The data:
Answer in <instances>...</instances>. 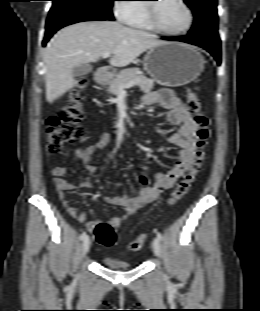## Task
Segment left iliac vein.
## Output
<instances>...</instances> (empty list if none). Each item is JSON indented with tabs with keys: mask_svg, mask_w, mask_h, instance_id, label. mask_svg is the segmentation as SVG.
Returning a JSON list of instances; mask_svg holds the SVG:
<instances>
[{
	"mask_svg": "<svg viewBox=\"0 0 260 311\" xmlns=\"http://www.w3.org/2000/svg\"><path fill=\"white\" fill-rule=\"evenodd\" d=\"M152 248H153V252L155 253V255L160 256L161 244H160V240L158 238L153 239Z\"/></svg>",
	"mask_w": 260,
	"mask_h": 311,
	"instance_id": "1",
	"label": "left iliac vein"
}]
</instances>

Exercise objective:
When you reach the line that holds "Segment left iliac vein.", please copy it and every line after it through the end of the listing, exactly and with no other lines.

Solution to this problem:
Segment left iliac vein.
## Output
<instances>...</instances> (empty list if none). Each item is JSON indented with tabs with keys: mask_svg, mask_w, mask_h, instance_id, label. mask_svg is the segmentation as SVG.
Returning a JSON list of instances; mask_svg holds the SVG:
<instances>
[{
	"mask_svg": "<svg viewBox=\"0 0 260 311\" xmlns=\"http://www.w3.org/2000/svg\"><path fill=\"white\" fill-rule=\"evenodd\" d=\"M152 248H153V252L155 253V255L160 256L161 244H160V240L158 238L153 239Z\"/></svg>",
	"mask_w": 260,
	"mask_h": 311,
	"instance_id": "1",
	"label": "left iliac vein"
}]
</instances>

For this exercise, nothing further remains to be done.